Data entries:
• • • •
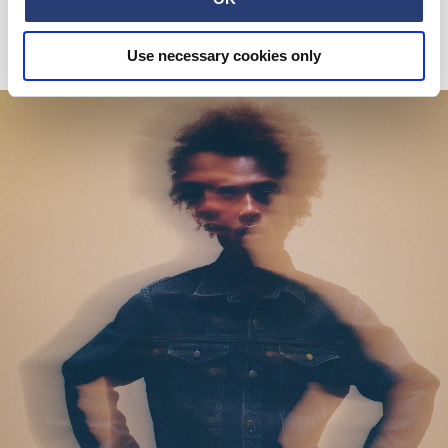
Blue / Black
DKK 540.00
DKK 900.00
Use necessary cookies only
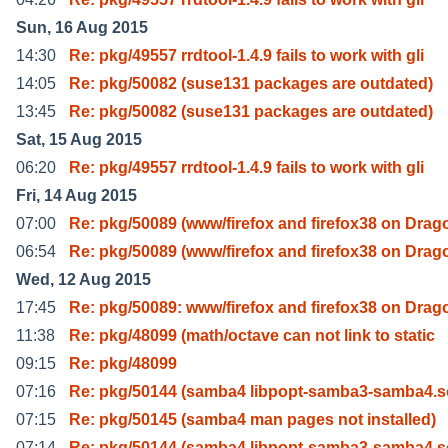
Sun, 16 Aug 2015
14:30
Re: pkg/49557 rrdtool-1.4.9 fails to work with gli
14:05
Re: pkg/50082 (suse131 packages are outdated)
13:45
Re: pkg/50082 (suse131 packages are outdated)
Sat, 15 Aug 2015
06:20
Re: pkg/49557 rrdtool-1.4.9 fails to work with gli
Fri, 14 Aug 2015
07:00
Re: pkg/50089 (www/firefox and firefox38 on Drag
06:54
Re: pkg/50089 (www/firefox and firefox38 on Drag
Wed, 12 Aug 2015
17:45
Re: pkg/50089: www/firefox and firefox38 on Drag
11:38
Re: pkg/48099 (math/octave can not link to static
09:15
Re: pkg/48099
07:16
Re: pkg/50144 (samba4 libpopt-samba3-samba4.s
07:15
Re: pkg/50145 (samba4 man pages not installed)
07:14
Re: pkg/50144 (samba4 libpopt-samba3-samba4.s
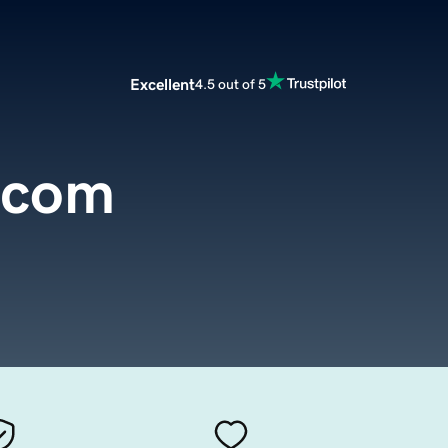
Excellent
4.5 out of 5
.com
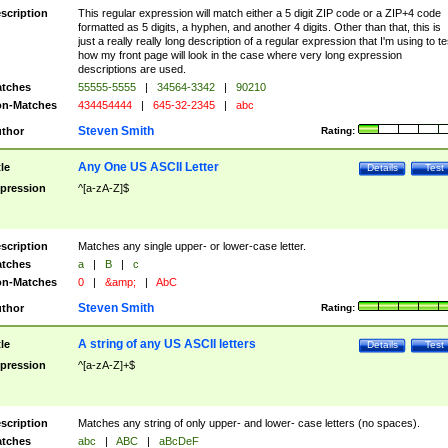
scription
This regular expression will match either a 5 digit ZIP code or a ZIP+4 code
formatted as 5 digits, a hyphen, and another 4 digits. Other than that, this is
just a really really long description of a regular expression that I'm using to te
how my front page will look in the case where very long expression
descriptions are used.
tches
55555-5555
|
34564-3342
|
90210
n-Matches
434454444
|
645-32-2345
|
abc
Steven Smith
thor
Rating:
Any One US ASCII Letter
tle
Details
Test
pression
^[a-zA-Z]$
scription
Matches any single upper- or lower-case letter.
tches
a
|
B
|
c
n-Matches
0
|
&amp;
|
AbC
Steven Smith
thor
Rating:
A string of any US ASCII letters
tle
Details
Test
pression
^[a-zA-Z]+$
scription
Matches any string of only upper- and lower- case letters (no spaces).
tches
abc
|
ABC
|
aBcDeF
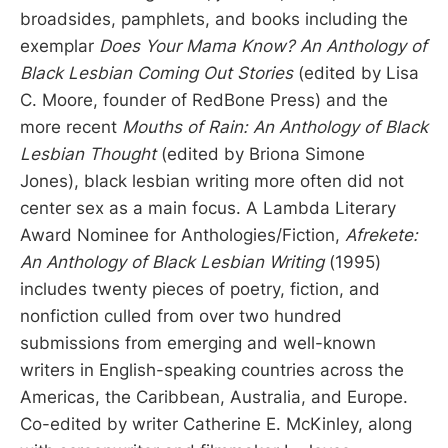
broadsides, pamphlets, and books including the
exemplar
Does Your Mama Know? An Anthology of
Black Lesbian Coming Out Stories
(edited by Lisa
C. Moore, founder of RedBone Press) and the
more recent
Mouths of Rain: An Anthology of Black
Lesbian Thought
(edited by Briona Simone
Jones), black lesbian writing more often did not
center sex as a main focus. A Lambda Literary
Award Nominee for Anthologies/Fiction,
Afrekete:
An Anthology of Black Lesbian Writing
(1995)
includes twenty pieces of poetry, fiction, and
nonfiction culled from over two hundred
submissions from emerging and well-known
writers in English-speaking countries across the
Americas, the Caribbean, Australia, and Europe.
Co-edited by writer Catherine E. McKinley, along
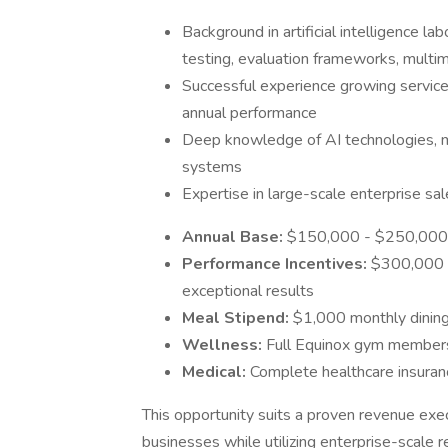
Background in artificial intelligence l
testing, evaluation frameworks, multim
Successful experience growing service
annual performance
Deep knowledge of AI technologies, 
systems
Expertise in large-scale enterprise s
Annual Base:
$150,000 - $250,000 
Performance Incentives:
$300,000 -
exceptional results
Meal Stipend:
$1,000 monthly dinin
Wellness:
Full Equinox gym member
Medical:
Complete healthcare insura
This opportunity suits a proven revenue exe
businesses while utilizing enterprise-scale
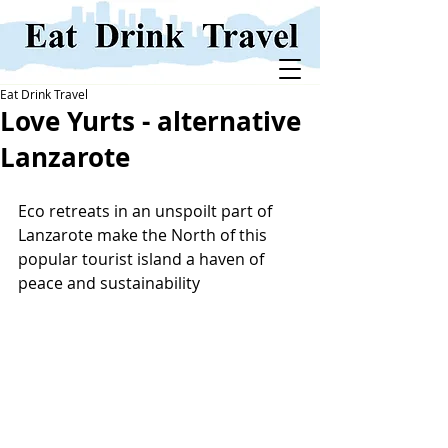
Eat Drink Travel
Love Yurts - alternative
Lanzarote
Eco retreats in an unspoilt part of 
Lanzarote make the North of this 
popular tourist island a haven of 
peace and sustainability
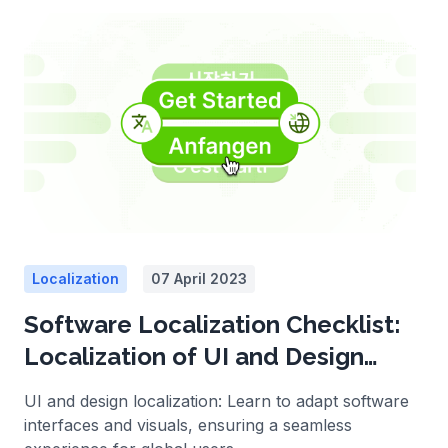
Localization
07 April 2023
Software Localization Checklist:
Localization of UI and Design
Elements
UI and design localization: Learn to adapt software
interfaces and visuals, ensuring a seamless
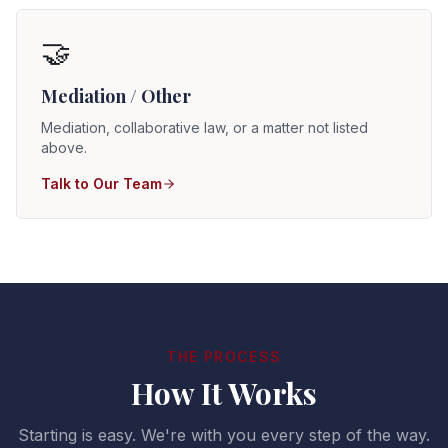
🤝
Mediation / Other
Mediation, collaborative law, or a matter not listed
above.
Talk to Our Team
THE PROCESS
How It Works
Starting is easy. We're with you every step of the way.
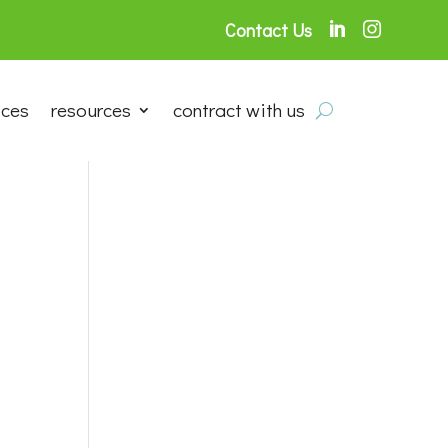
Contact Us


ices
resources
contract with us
• • • •
Output exactly the lines above, beginning at the one with "descriptions are used." and stopping after the one with "writers in English-speaking". Pictures are to be omitted.

### TASK RESULT
descriptions are used.
tches
55555-5555
|
34564-3342
|
90210
n-Matches
434454444
|
645-32-2345
|
abc
Steven Smith
thor
Rating:
Any One US ASCII Letter
tle
Details
Test
pression
^[a-zA-Z]$
scription
Matches any single upper- or lower-case letter.
tches
a
|
B
|
c
n-Matches
0
|
&amp;
|
AbC
Steven Smith
thor
Rating:
A string of any US ASCII letters
tle
Details
Test
pression
^[a-zA-Z]+$
scription
Matches any string of only upper- and lower- case letters (no spaces).
tches
abc
|
ABC
|
aBcDeF
broadsides, pamphlets, and books including the
exemplar
Does Your Mama Know? An Anthology of
Black Lesbian Coming Out Stories
(edited by Lisa
C. Moore, founder of RedBone Press) and the
more recent
Mouths of Rain: An Anthology of Black
Lesbian Thought
(edited by Briona Simone
Jones), black lesbian writing more often did not
center sex as a main focus. A Lambda Literary
Award Nominee for Anthologies/Fiction,
Afrekete:
An Anthology of Black Lesbian Writing
(1995)
includes twenty pieces of poetry, fiction, and
nonfiction culled from over two hundred
submissions from emerging and well-known
writers in English-speaking countries across the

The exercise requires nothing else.